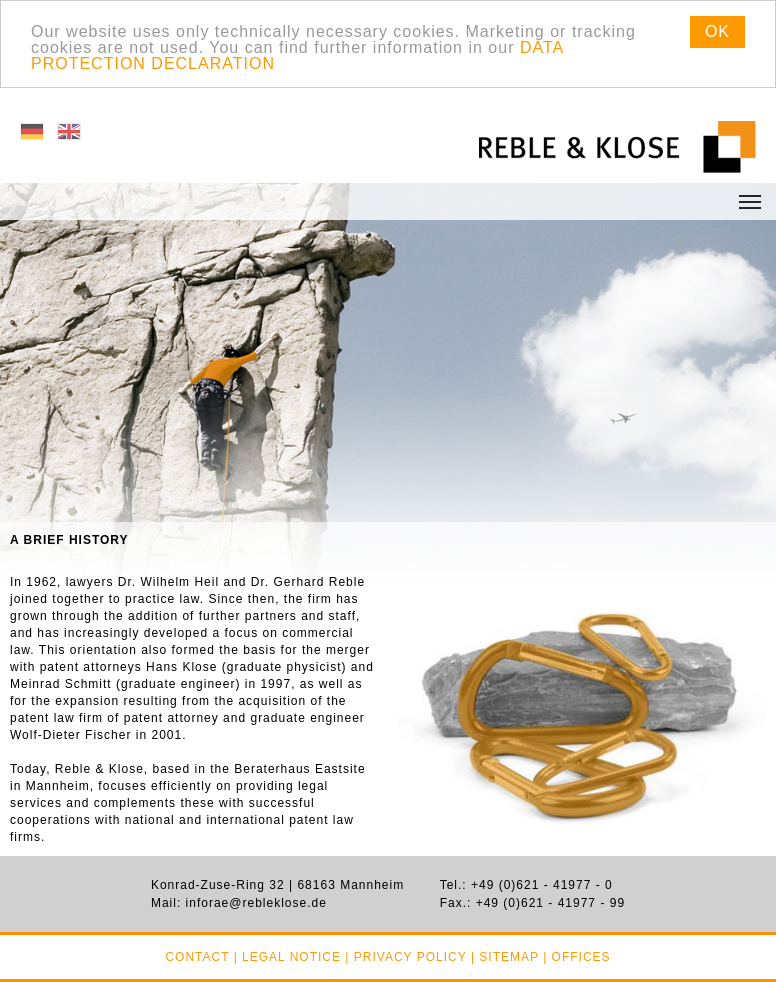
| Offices (576, 957)
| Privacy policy (405, 957)
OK (717, 31)
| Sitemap (505, 957)
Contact (197, 957)
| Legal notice (287, 957)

How to complete this task — Print the material above verbatim, no images.

Task response —
| Offices (576, 957)
| Privacy policy (405, 957)
OK (717, 31)
| Sitemap (505, 957)
Contact (197, 957)
| Legal notice (287, 957)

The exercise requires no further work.